Return the entries below in full. Keep every word as it is.

(Source data)

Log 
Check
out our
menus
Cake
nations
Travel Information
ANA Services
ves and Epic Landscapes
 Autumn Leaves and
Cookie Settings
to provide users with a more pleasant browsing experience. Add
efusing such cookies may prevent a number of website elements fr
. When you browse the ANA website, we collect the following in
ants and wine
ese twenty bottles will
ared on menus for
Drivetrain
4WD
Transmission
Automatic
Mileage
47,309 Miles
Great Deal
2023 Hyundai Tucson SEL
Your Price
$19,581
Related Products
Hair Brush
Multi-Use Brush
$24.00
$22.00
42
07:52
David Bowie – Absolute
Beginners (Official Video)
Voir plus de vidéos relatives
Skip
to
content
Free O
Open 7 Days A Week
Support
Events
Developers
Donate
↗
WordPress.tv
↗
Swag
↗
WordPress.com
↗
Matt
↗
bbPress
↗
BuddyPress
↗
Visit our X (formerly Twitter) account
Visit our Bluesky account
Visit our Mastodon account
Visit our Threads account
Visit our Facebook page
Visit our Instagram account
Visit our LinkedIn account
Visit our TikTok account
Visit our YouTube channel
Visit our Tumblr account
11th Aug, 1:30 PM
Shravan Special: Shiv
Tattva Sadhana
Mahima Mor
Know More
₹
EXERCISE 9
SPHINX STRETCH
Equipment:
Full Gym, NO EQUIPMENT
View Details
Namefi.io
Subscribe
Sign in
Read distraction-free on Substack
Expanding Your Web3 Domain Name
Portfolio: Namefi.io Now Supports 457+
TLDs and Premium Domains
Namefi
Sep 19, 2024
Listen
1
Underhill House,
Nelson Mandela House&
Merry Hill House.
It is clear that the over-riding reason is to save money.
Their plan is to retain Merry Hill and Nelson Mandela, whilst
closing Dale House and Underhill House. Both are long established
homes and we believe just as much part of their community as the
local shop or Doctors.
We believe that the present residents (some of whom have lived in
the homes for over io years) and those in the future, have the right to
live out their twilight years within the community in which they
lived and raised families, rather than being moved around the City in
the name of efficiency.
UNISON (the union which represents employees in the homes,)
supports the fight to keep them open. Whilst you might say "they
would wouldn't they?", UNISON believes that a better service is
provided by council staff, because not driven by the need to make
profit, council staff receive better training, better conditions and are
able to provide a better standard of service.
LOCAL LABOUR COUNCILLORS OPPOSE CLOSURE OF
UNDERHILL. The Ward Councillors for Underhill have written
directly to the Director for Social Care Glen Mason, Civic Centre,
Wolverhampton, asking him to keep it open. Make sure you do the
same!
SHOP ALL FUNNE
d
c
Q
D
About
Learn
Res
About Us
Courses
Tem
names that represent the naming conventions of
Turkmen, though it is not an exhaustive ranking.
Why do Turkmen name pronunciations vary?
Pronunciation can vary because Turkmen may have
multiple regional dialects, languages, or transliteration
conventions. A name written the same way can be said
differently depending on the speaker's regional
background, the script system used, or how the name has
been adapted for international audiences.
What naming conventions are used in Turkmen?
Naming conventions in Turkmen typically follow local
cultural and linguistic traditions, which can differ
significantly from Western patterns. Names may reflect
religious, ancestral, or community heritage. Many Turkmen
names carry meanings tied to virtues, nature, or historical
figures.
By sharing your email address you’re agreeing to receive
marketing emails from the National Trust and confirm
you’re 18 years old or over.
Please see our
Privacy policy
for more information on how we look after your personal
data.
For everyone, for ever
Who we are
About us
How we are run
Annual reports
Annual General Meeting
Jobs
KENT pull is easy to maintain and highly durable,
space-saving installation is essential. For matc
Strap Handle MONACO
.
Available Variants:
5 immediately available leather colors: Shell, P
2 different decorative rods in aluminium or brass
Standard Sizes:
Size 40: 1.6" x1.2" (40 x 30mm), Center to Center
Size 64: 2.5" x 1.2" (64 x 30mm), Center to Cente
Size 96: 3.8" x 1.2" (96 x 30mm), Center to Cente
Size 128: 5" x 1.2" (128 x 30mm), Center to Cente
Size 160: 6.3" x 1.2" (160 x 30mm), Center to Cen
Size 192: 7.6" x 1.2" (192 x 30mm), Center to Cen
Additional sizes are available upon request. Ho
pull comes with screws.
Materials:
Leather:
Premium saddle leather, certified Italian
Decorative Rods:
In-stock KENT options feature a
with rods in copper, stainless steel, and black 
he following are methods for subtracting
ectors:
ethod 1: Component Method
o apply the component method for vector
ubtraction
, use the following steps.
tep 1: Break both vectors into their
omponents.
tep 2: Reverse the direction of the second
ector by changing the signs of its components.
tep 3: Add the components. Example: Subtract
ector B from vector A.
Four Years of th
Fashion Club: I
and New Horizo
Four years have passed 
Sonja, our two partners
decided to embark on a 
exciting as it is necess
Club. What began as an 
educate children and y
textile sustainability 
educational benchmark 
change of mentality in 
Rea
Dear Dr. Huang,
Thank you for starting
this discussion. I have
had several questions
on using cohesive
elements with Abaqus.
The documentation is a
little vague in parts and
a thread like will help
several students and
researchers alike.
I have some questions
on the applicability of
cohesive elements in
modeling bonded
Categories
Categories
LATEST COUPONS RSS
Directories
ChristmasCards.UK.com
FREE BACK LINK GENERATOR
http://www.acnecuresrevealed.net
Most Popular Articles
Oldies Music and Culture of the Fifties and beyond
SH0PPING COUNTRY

(End Source data)

▶ Task answer
Log 
Check
out our
menus
Cake
nations
Travel Information
ANA Services
ves and Epic Landscapes
 Autumn Leaves and
Cookie Settings
to provide users with a more pleasant browsing experience. Add
efusing such cookies may prevent a number of website elements fr
. When you browse the ANA website, we collect the following in
ants and wine
ese twenty bottles will
ared on menus for
Drivetrain
4WD
Transmission
Automatic
Mileage
47,309 Miles
Great Deal
2023 Hyundai Tucson SEL
Your Price
$19,581
Related Products
Hair Brush
Multi-Use Brush
$24.00
$22.00
42
07:52
David Bowie – Absolute
Beginners (Official Video)
Voir plus de vidéos relatives
Skip
to
content
Free O
Open 7 Days A Week
Support
Events
Developers
Donate
↗
WordPress.tv
↗
Swag
↗
WordPress.com
↗
Matt
↗
bbPress
↗
BuddyPress
↗
Visit our X (formerly Twitter) account
Visit our Bluesky account
Visit our Mastodon account
Visit our Threads account
Visit our Facebook page
Visit our Instagram account
Visit our LinkedIn account
Visit our TikTok account
Visit our YouTube channel
Visit our Tumblr account
11th Aug, 1:30 PM
Shravan Special: Shiv
Tattva Sadhana
Mahima Mor
Know More
₹
EXERCISE 9
SPHINX STRETCH
Equipment:
Full Gym, NO EQUIPMENT
View Details
Namefi.io
Subscribe
Sign in
Read distraction-free on Substack
Expanding Your Web3 Domain Name
Portfolio: Namefi.io Now Supports 457+
TLDs and Premium Domains
Namefi
Sep 19, 2024
Listen
1
Underhill House,
Nelson Mandela House&
Merry Hill House.
It is clear that the over-riding reason is to save money.
Their plan is to retain Merry Hill and Nelson Mandela, whilst
closing Dale House and Underhill House. Both are long established
homes and we believe just as much part of their community as the
local shop or Doctors.
We believe that the present residents (some of whom have lived in
the homes for over io years) and those in the future, have the right to
live out their twilight years within the community in which they
lived and raised families, rather than being moved around the City in
the name of efficiency.
UNISON (the union which represents employees in the homes,)
supports the fight to keep them open. Whilst you might say "they
would wouldn't they?", UNISON believes that a better service is
provided by council staff, because not driven by the need to make
profit, council staff receive better training, better conditions and are
able to provide a better standard of service.
LOCAL LABOUR COUNCILLORS OPPOSE CLOSURE OF
UNDERHILL. The Ward Councillors for Underhill have written
directly to the Director for Social Care Glen Mason, Civic Centre,
Wolverhampton, asking him to keep it open. Make sure you do the
same!
SHOP ALL FUNNE
d
c
Q
D
About
Learn
Res
About Us
Courses
Tem
names that represent the naming conventions of
Turkmen, though it is not an exhaustive ranking.
Why do Turkmen name pronunciations vary?
Pronunciation can vary because Turkmen may have
multiple regional dialects, languages, or transliteration
conventions. A name written the same way can be said
differently depending on the speaker's regional
background, the script system used, or how the name has
been adapted for international audiences.
What naming conventions are used in Turkmen?
Naming conventions in Turkmen typically follow local
cultural and linguistic traditions, which can differ
significantly from Western patterns. Names may reflect
religious, ancestral, or community heritage. Many Turkmen
names carry meanings tied to virtues, nature, or historical
figures.
By sharing your email address you’re agreeing to receive
marketing emails from the National Trust and confirm
you’re 18 years old or over.
Please see our
Privacy policy
for more information on how we look after your personal
data.
For everyone, for ever
Who we are
About us
How we are run
Annual reports
Annual General Meeting
Jobs
KENT pull is easy to maintain and highly durable,
space-saving installation is essential. For matc
Strap Handle MONACO
.
Available Variants:
5 immediately available leather colors: Shell, P
2 different decorative rods in aluminium or brass
Standard Sizes:
Size 40: 1.6" x1.2" (40 x 30mm), Center to Center
Size 64: 2.5" x 1.2" (64 x 30mm), Center to Cente
Size 96: 3.8" x 1.2" (96 x 30mm), Center to Cente
Size 128: 5" x 1.2" (128 x 30mm), Center to Cente
Size 160: 6.3" x 1.2" (160 x 30mm), Center to Cen
Size 192: 7.6" x 1.2" (192 x 30mm), Center to Cen
Additional sizes are available upon request. Ho
pull comes with screws.
Materials:
Leather:
Premium saddle leather, certified Italian
Decorative Rods:
In-stock KENT options feature a
with rods in copper, stainless steel, and black 
he following are methods for subtracting
ectors:
ethod 1: Component Method
o apply the component method for vector
ubtraction
, use the following steps.
tep 1: Break both vectors into their
omponents.
tep 2: Reverse the direction of the second
ector by changing the signs of its components.
tep 3: Add the components. Example: Subtract
ector B from vector A.
Four Years of th
Fashion Club: I
and New Horizo
Four years have passed 
Sonja, our two partners
decided to embark on a 
exciting as it is necess
Club. What began as an 
educate children and y
textile sustainability 
educational benchmark 
change of mentality in 
Rea
Dear Dr. Huang,
Thank you for starting
this discussion. I have
had several questions
on using cohesive
elements with Abaqus.
The documentation is a
little vague in parts and
a thread like will help
several students and
researchers alike.
I have some questions
on the applicability of
cohesive elements in
modeling bonded
Categories
Categories
LATEST COUPONS RSS
Directories
ChristmasCards.UK.com
FREE BACK LINK GENERATOR
http://www.acnecuresrevealed.net
Most Popular Articles
Oldies Music and Culture of the Fifties and beyond
SH0PPING COUNTRY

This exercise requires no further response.